Young British men have been bringing their sense of style to football terraces since the Teddy Boys in the 1950s. And while the first hints of casual culture can probably be seen by the smartly dressed, mod-inspired supporters of West Ham United and Chelsea in the 1960s; it was in the late 1970s that saw casual culture begin to morph into what it is widely recognized as today.
In 1977, Liverpool fans began arriving back from European Cup games sporting designer labels from the continent. At that time, C.P. Company was relatively unknown outside Italy, but thanks to the continued successes of English teams - such as Liverpool Everton, and Aston Villa - in European club competitions throughout the early 80s - Massimo Osti's brand soon gained a notable following. Many football supporters first discovered C.P. Company during away days in Italy, drawing increasingly on the "Paninaro" look that was popular with Milanese youngsters at that time. As well as this, the brand became increasingly desirable during international tournaments, such as the 1992 UEFA European Championship in Sweden. This competition saw huge travelling English support, drawn from clubs all over the country. As C.P. Company was still not sold in England at the time, travelling fans would buy, or more often loot, clothes from boutiques for those who couldn’t make the trip. It was because of those frequent flyers that C.P. Company grew so quickly in such a short space of time.
Since the early 1990s, C.P. Company has been synonymous of football culture, even despite its origins and designs owing little to the sport. The iconic Goggle Jacket, for example, may well represent a key part of the modern terrace look - but was in fact designed for professional racers. The colour palette has always been resolutely neutral; unconnected to the colours of football club’s, their kits or traditions. Worn to make a statement but not to stand out. It is bridging the literal colours of today’s football grounds with the C.P. Company designs that have defined their terraces for forty years which drives the motivation behind this project. In doing so, we hope to bring the brand even closer to the sport, and the support, that have made them their own.
Selected colours are taken from the seats of these respective grounds. So, for example, if you support the Reds (Liverpool), you will find that the red tone selected for Liverpool resembles the colours of Anfield’s seats. Initially, the club played in red shirts and white trousers and socks, but in 1964 they switched to a completely red outfit in order to intimidate opponents. Back then, Liverpool Manager Bill Shankly thought the colour scheme would carry psychological impact—red for danger, red for power. In that same year, Scottish manager Tommy Doherty, who was in charge of Chelsea, decided that the club’s shorts should also be royal blue to match the shirt. Doherty was of the belief that, by switching to blue shorts, Chelsea took on a more modern look, and one which was unlike any other major club in England at the time. Tommy’s decision to see his team’s shorts match their shirts has stood the test of time, with the Stamford Bridge side having stayed true to the same kit layout since then. The club has been referred to as The Blues ever since.
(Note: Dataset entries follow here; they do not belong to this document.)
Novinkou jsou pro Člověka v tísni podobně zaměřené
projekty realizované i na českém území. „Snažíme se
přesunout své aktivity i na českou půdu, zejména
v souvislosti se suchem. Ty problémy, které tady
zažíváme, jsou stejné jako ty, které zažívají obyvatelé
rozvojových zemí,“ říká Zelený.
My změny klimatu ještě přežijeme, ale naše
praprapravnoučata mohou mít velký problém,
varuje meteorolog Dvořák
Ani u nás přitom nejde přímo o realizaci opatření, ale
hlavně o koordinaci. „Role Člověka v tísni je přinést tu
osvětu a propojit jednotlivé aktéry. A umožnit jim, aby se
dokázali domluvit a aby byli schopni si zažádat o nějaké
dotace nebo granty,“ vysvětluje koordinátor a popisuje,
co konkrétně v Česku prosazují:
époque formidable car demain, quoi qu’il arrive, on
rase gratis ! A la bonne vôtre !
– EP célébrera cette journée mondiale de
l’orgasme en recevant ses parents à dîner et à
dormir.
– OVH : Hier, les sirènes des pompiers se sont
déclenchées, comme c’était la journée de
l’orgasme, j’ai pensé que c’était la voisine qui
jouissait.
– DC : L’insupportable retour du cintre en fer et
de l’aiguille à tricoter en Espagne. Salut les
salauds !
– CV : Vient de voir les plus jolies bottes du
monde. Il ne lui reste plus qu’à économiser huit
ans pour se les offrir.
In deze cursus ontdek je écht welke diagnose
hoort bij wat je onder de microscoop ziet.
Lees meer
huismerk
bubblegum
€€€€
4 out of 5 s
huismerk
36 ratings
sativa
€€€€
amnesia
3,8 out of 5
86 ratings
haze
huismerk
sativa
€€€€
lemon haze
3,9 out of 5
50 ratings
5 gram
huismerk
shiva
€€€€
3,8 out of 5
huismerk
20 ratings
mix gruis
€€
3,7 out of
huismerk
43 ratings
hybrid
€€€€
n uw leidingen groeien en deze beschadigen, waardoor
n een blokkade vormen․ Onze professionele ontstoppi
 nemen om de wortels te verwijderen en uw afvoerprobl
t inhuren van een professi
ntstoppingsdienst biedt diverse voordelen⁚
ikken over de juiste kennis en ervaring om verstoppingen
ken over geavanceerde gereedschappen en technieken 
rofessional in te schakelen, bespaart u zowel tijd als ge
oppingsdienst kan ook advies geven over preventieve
A club that doesn’t use one colour for their seats and their home kits, is Leeds United. In 1961, Leeds United manager Don Revie decided to make the switch from royal blue to all white. He was sure that a change of kit was necessary to inspire his side to greater achievements. It is said that imitation is the greatest form of flattery, and Leeds certainly did their best to imitate the success achieved by Spanish giants Real Madrid. Although Revie’s switch from royal blue to all white was drastic, Leeds were already used to changing the colours of their jerseys. However, the seats of Elland Road still remain blue. Therefore you will see that the colour we picked for Leeds resembles not the white of the jersey, but the blue of the seats. Since Newcastle United has a black-and-white-striped home kit, they combined those two colours for the gray seats on St. James Park. The earliest Newcastle United team photograph showing black and white stripes dates back to 1894. To avoid kit clashes, the club had to change colours.
Although Tottenham Hotspurs recently revealed its new stadium, the blue tone we picked for this London based club still refers to the blue seats of their old White Hart Lane stadium.Since the new stadium is built on the same exact place as the old one, the new ground is occasionally referred to as New White Hart Lane by fans and some in the media. Because Vicarage Road, Watford’s stadium, holds both yellow and red seats, we decided to opt for yellow because you can also find this colour in their home kit. In 2004, Watford had to give up the stadium due to financial problems. A donation from Elton John and Watford supporters made it possible for the club to buy the stadium back.